Probably needless to say, we were most likely the first professional organization to attempt to conduct a serious business meeting here. Ever.
Unlike when I traveled to Providence for the first time last spring, this photograph was actually covert and illegal; thankfully, people were too busy drinking and losing money to notice. Important landmark in the lower right hand corner: Kitty Glitter, my favorite computerized automated slot machine game, fueled by endless money, with surprisingly little excreted.
The bathroom of my Hard Rock room was a black stomach cavern, evocative of something Ozzy Osbourne would have designed, if he still had the neural capacity to develop cohesive thoughts.
This was the first physical manifestation of the hotel's inability to create a suitable professional environment, aside from their tolerance of public drunkenness and scantily clad party-girls: there was no fold. Trite, but cue pathetic jokes about Dorothy, Toto, and Kansas.
My room had copious amounts of black and dark chocolate brown leather, which, along with the black cocoon bathroom, also easily could have sprung from the creative bowels of a Black Sabbath member.
In Las Vegas, and especially in the Hard Rock Hotel, there is no vodka left behind. Unfortunately, all photographs I had attempted to capture from my fifteenth floor hotel room of the infamous and syphilis-inducing pool party, Rehab, featured each weekend at the Hard Rock, faltered, as they were understandably out of focus.
As we arrived, we garnered much needed sustenance from this genuine, authentic Bavarian beer hall, a mere two block New York walk, West Coast drive from the hotel. Never before have I felt so in tune with my ancestors; the polyester lederhosen worn by our waitress truly complement her heavy black eyeliner and cartilage piercing.
This bratwurst tasted fine at that point when I was ravenous and nearing exhaustion collapse, however, was completely regrettable a few hours later.
Following the first day of our meeting, it poured onto the cracked lands of the desert; it appears that Nicole and I brought some rain and gray clouds with us. The fact that a rain shower, attempting to wash the indescribable and myriad layers of filth from this sidewalk, was a notable event on my trip, worthy of photographic documentation, should be an indication as to the level of utter fun and frivolity that was enjoyed by all.
What it lacked in aesthetic choices, my hotel room made up for in view; the mountains were particularly breathtaking, though difficult to artfully and accurately capture.
On the first night of our arrival, Nicole and I had the opportunity to explore the town a bit; she is a Las Vegas veteran, having attended university in California and fallen victim to attending a collection of bachelorette parties. Thankfully, we chose not to don feather boas, or tiaras, or matching outfits. We also remained relatively sober, compared to the other roving throngs of mouth-breathing, cigarette smoking, domestic beer guzzlers, which was an easy feat.

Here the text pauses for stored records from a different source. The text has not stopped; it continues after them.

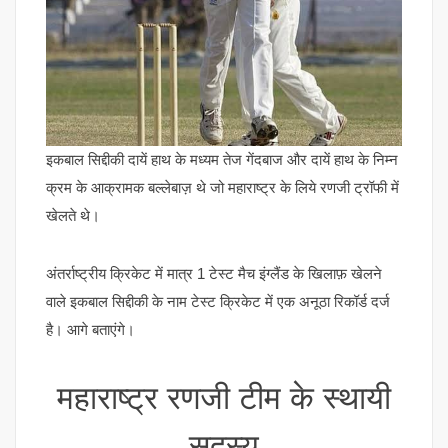
इकबाल सिद्दीकी दायें हाथ के मध्यम तेज गेंदबाज और दायें हाथ के निम्न
क्रम के आक्रामक बल्लेबाज़ थे जो महाराष्ट्र के लिये रणजी ट्रॉफी में
खेलते थे।
अंतर्राष्ट्रीय क्रिकेट में मात्र 1 टेस्ट मैच इंग्लैंड के खिलाफ़ खेलने
वाले इकबाल सिद्दीकी के नाम टेस्ट क्रिकेट में एक अनूठा रिकॉर्ड दर्ज
है। आगे बताएंगे।
महाराष्ट्र रणजी टीम के स्थायी
सदस्य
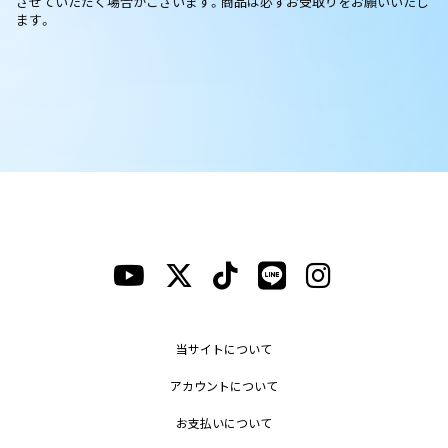
させていただく場合がございます。商品は必ずお受取りをお願いいたし
ます。
当サイトについて
アカウントについて
お支払いについて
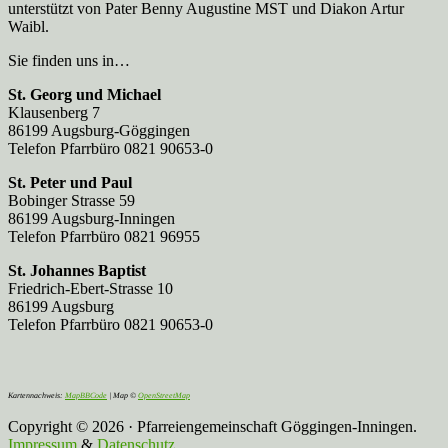
unterstützt von Pater Benny Augustine MST und Diakon Artur
Waibl.
Sie finden uns in…
St. Georg und Michael
Klausenberg 7
86199 Augsburg-Göggingen
Telefon Pfarrbüro 0821 90653-0
St. Peter und Paul
Bobinger Strasse 59
86199 Augsburg-Inningen
Telefon Pfarrbüro 0821 96955
St. Johannes Baptist
Friedrich-Ebert-Strasse 10
86199 Augsburg
Telefon Pfarrbüro 0821 90653-0
Kartennachweis:
MapBBCode
| Map ©
OpenStreetMap
Copyright © 2026 · Pfarreiengemeinschaft Göggingen-Inningen.
Impressum
&
Datenschutz
.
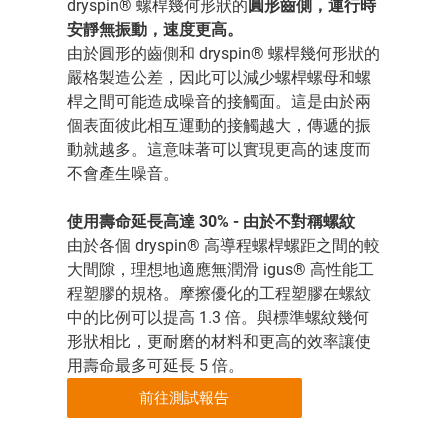
dryspin® 螺桿幾何形狀的
圓形齒側，運行時
安靜無振動，速度更高。
由於圓形的齒側和 dryspin® 螺桿幾何形狀的
嚴格製造公差，因此可以減少螺桿螺母和螺
桿之間可能造成噪音的接觸面。這是由於兩
個表面彼此相互運動的接觸越大，傳遞的振
動就越多。這意味著可以實現更高的速度而
不會產生噪音。
使用壽命延長高達 30% - 由於不對稱螺紋
由於各個 dryspin® 高導程螺桿螺距之間的較
大間隙，理想地適應無潤滑 igus® 高性能工
程塑膠的規格。摩擦優化的工程塑膠在螺紋
中的比例可以提高 1.3 倍。與標準螺紋幾何
形狀相比，更耐磨的材料和更高的效率讓使
用壽命最多可延長 5 倍。
前往測試報告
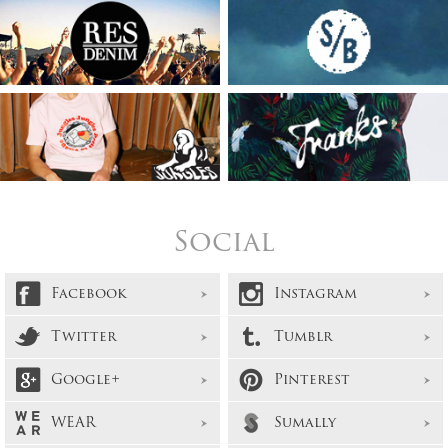
Social
Facebook
Instagram
Twitter
Tumblr
Google+
Pinterest
WEAR
Sumally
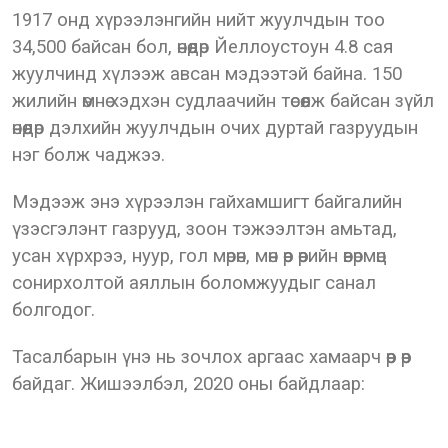
1917 онд хүрээлэнгийн нийт жуулчдын тоо
34,500 байсан бол, өнөөдөр Йеллоустоун 4.8 сая
жуулчинд хүлээж авсан мэдээтэй байна. 150
жилийн өмнө хэдхэн судлаачийн төсөөлж байсан зүйл
өнөөдөр дэлхийн жуулчдын очих дуртай газруудын
нэг болж чаджээ.
Мэдээж энэ хүрээлэн гайхамшигт байгалийн
үзэсгэлэнт газрууд, зоон тэжээлтэн амьтад,
усан хүрхрээ, нуур, гол мөрөн, мөн өөр өөрийн өвөрмөц
сонирхолтой аяллын боломжуудыг санал
болгодог.
Тасалбарын үнэ нь зочлох аргаас хамаарч өөр өөр
байдаг. Жишээлбэл, 2020 оны байдлаар:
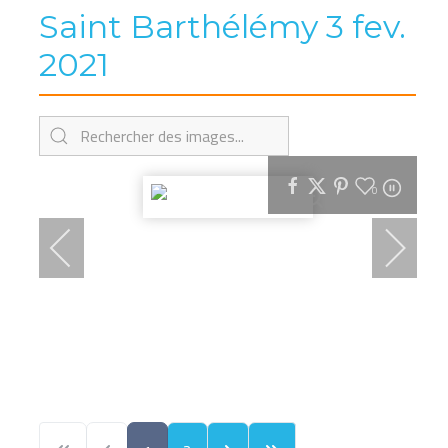
Saint Barthélémy 3 fev.
2021
0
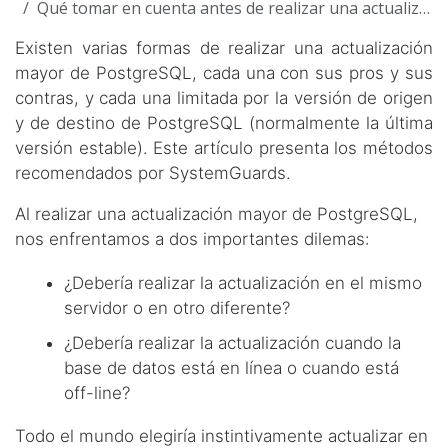
Qué tomar en cuenta antes de realizar una actualización mayor de PostgreSQL
Existen varias formas de realizar una actualización
mayor de PostgreSQL, cada una con sus pros y sus
contras, y cada una limitada por la versión de origen
y de destino de PostgreSQL (normalmente la última
versión estable). Este artículo presenta los métodos
recomendados por SystemGuards.
Al realizar una actualización mayor de PostgreSQL,
nos enfrentamos a dos importantes dilemas:
¿Debería realizar la actualización en el mismo
servidor o en otro diferente?
¿Debería realizar la actualización cuando la
base de datos está en línea o cuando está
off-line?
Todo el mundo elegiría instintivamente actualizar en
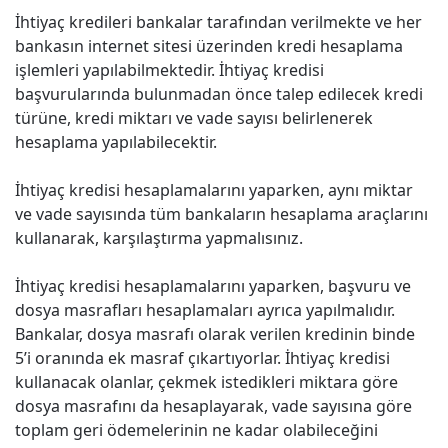
İhtiyaç kredileri bankalar tarafından verilmekte ve her
bankasın internet sitesi üzerinden kredi hesaplama
işlemleri yapılabilmektedir. İhtiyaç kredisi
başvurularında bulunmadan önce talep edilecek kredi
türüne, kredi miktarı ve vade sayısı belirlenerek
hesaplama yapılabilecektir.
İhtiyaç kredisi hesaplamalarını yaparken, aynı miktar
ve vade sayısında tüm bankaların hesaplama araçlarını
kullanarak, karşılaştırma yapmalısınız.
İhtiyaç kredisi hesaplamalarını yaparken, başvuru ve
dosya masrafları hesaplamaları ayrıca yapılmalıdır.
Bankalar, dosya masrafı olarak verilen kredinin binde
5’i oranında ek masraf çıkartıyorlar. İhtiyaç kredisi
kullanacak olanlar, çekmek istedikleri miktara göre
dosya masrafını da hesaplayarak, vade sayısına göre
toplam geri ödemelerinin ne kadar olabileceğini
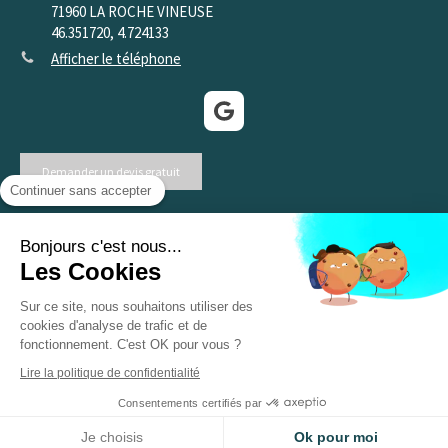
71960
LA ROCHE VINEUSE
46.351720, 4.724133
Afficher le téléphone
Demander un devis gratuit
Continuer sans accepter
©2020 MESSERLI THIERRY - Menuiserie agencement
Bonjours c'est nous...
Les Cookies
Sur ce site, nous souhaitons utiliser des
Plan du site
cookies d'analyse de trafic et de
Mentions légales
fonctionnement. C'est OK pour vous ?
Lire la politique de confidentialité
Création et référencement du site par Simplébo
Consentements certifiés par
Site créé grâce à
HA PLUS PME
Je choisis
Ok pour moi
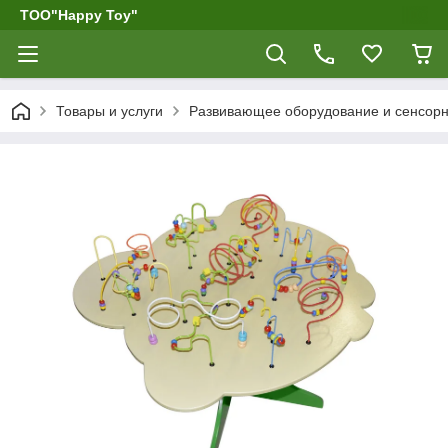
ТОО"Happy Toy"
Товары и услуги
Развивающее оборудование и сенсор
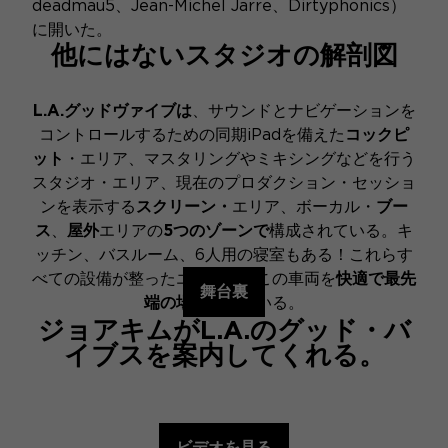
deadmau5、Jean-Michel Jarre、Dirtyphonics）
に開いた。
他にはないスタジオの解剖図
L.A.グッドヴァイブは
、サウンドとナビゲーションを
コントロールするための同期iPadを備えた
コックピ
ット
・エリア、マスタリングやミキシングなどを行う
スタジオ・エリア、現在のプロダクション・セッショ
ンを表示する
スクリーン・
エリア、ボーカル・
ブー
ス
、
屋外
エリアの
5つのゾーンで
構成されている。キ
ッチン、バスルーム、6人用の寝室もある！これらす
べての設備が整ったエリアが、この車両を
快適で最先
舞台裏
端の場所にして
いる。
ジョアキムがL.A.のグッド・バ
イブスを案内してくれる。
ビデオを見る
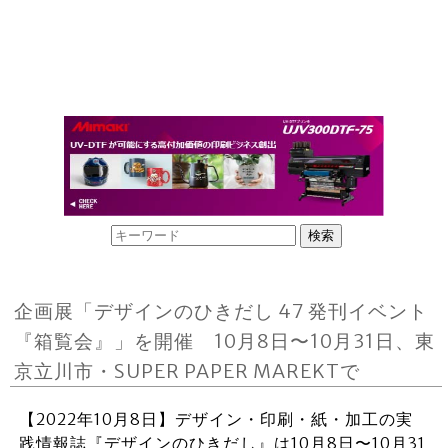
企画展「デザインのひきだし 47 発刊イベント
『箱覧会』」を開催 10月8日〜10月31日、東
京立川市・SUPER PAPER MAREKTで
【2022年10月8日】デザイン・印刷・紙・加工の実
践情報誌『デザインのひきだし』は10月8日〜10月31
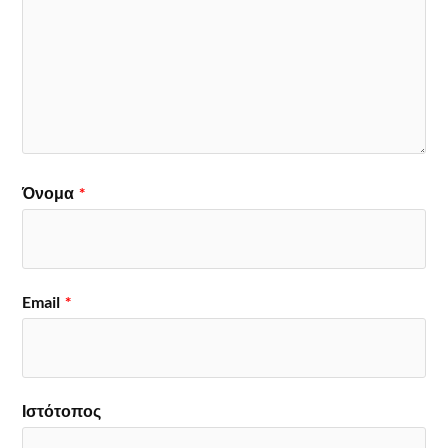
Όνομα
*
Email
*
Ιστότοπος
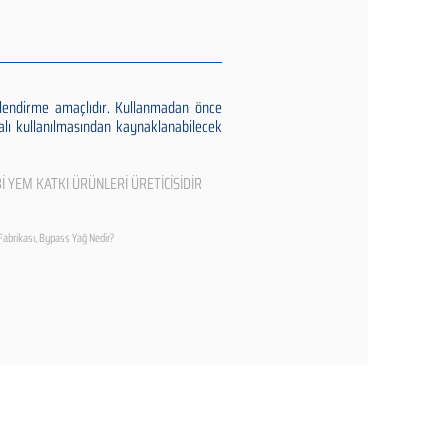
gilendirme amaçlıdır. Kullanmadan önce
alı kullanılmasından kaynaklanabilecek
İ YEM KATKI ÜRÜNLERİ ÜRETİCİSİDİR
Fabrikası, Bypass Yağ Nedir?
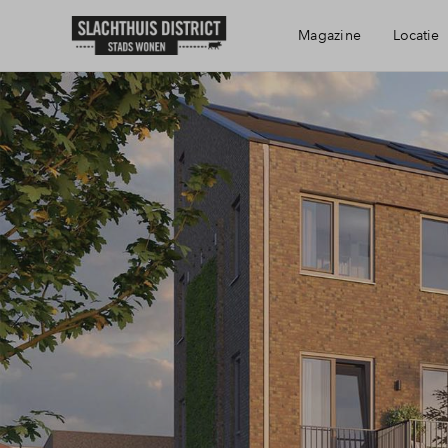
Magazine
Locatie
Bereikbaarheid
Voorzieningen
Haarlem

The Bellagio appears to be on fire with electric lights; we did not hang around for the fountain show.
The wondrous and ancient plaster treasures of the Luxor Hotel.
I can now cross Paris from my travel bucket list; who needs to travel across the ocean when a shorter flight across country can give one the Eiffel Tower and Arc de Triomphe, in an almost exact kitsch replica.
I have never felt more American than I did eating a blood red hamburger and drinking a beer from the Harley Davidson diner; indeed, that is a large American flag made of painted chains, featuring various Harley Davidson motorcycles suspended from a steel track, slowly, in luminous and effervescent glory.